HANNOVER - Am Tag nach der Kabinettsumbildung gab es in der CDU-Fraktion Blumen, aber auch deutliche Worte und traurige Gesichter. Die vier von Ministerpräsident Christian Wulff gefeuerten Minister wurden mit lange anhaltendem Applaus empfangen. Bei den Nachfolgern, die Wulff am Nachmittag präsentierte, war der Beifall eher höflich – mit Ausnahme des neuen Kultusministers Bernd Althusmann, der lange zur Fraktion gehörte.
Der geschasste Wissenschaftsminister Lutz Stratmann (Oldenburg) ließ sich die Enttäuschung nicht anmerken. Als er den Saal betrat, wurde Stratmann sofort von den Abgeordneten aus dem Oldenburger Land umringt: Schulterklopfen, freundliche Worte, Umarmungen. Die ebenfalls scheidende Sozialministerin Mechthild Ross-Luttmann hatte da schon mehr Mühe, gute Miene zum bösen Spiel zu machen. Und selbst Innenminister Uwe Schünemann wirkte nicht gerade fröhlich. Dass Wulff ihm die Zuständigkeit für Integration weggenommen hat, wird allgemein als Gelbe Karte gewertet. Der Ministerpräsident hatte bereits am Montag deutlich gemacht, dass er in anderen Bereichen von Schünemann Ergebnisse erwartet.
Zur aufgekratzten Stimmung vor der Fraktionssitzung gehörte bei einigen Abgeordneten auch leises Grummeln über die Kabinettsumbildung. Gute Arbeit zähle offenbar weniger als ein Migrationshintergrund, meckerte ein CDU-Politiker hinter vorgehaltener Hand über die Berufung der Deutsch-Türkin Aygül Özkan zur neuen Sozialministerin, die ständig von türkischen Medienvertretern umringt war. „Ein oder zwei werden sicher einen mitkriegen“, meinte ein anderer Abgeordneter zur anstehenden Wahl des Fraktionsvorstands.

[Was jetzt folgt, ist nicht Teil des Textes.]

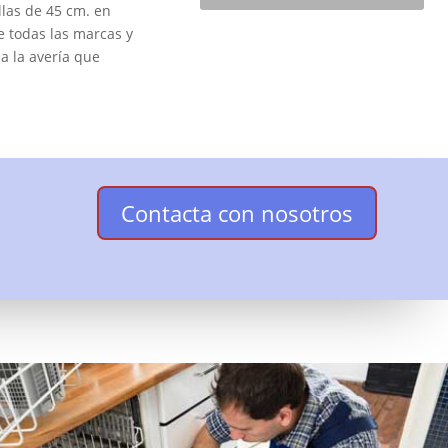
llas de 45 cm. en
 todas las marcas y
a la avería que
Contacta con nosotros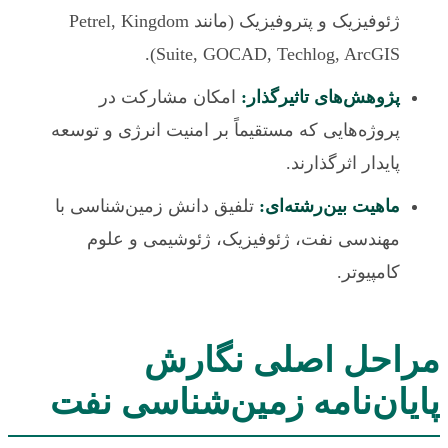
ژئوفیزیک و پتروفیزیک (مانند Petrel, Kingdom
Suite, GOCAD, Techlog, ArcGIS).
پژوهش‌های تاثیرگذار:
امکان مشارکت در
پروژه‌هایی که مستقیماً بر امنیت انرژی و توسعه
پایدار اثرگذارند.
ماهیت بین‌رشته‌ای:
تلفیق دانش زمین‌شناسی با
مهندسی نفت، ژئوفیزیک، ژئوشیمی و علوم
کامپیوتر.
مراحل اصلی نگارش
پایان‌نامه زمین‌شناسی نفت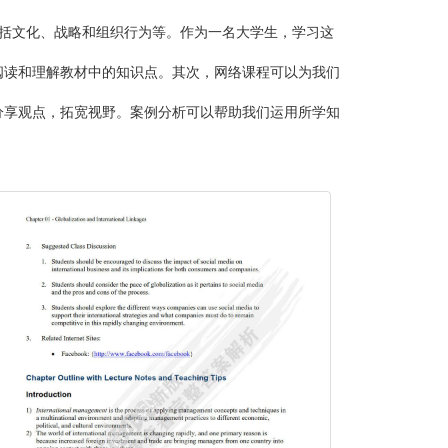
括文化、战略和组织行为等。作为一名大学生，学习这
阅读和理解教材中的知识点。其次，网络课程可以为我们
分享观点，拓宽视野。案例分析可以帮助我们运用所学知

Am Ende war es ausgerechnet Fraktionschef David McAllister, der einen mitbekam – mit elf Gegenstimmen und nur 83,6 Prozent. Falls irgendjemand mit den Entscheidungen des Ministerpräsidenten nicht einverstanden gewesen sei, habe er das „einstecken“ müssen, klagte der Fraktionschef lächelnd. McAllister sei „abgestraft“ worden, spottete die SPD.
Parlamentsgeschäftsführer Björn Thümler (Berne) wurde dagegen mit 92,7 Prozent souverän im Amt bestätigt. Auch die drei Arbeitskreissprecher aus dem Nordwesten behalten ihre Posten: Uwe Biester (Wilhelmshaven) bleibt zuständig für Recht, Jens Nacke (Wiefelstede) für Wissenschaft und Clemens Große Macke (Addrup) für Landwirtschaft.
Bei der neuen Landwirtschaftsministerin Astrid Grotelüschen (Ahlhorn) gehen die Meinungen in der Fraktion auseinander. Einige halten sie für parlamentarisch zu unerfahren. Sie werde keinen leichten Stand haben gegen die Männer, die ihren Job wollten, hieß es.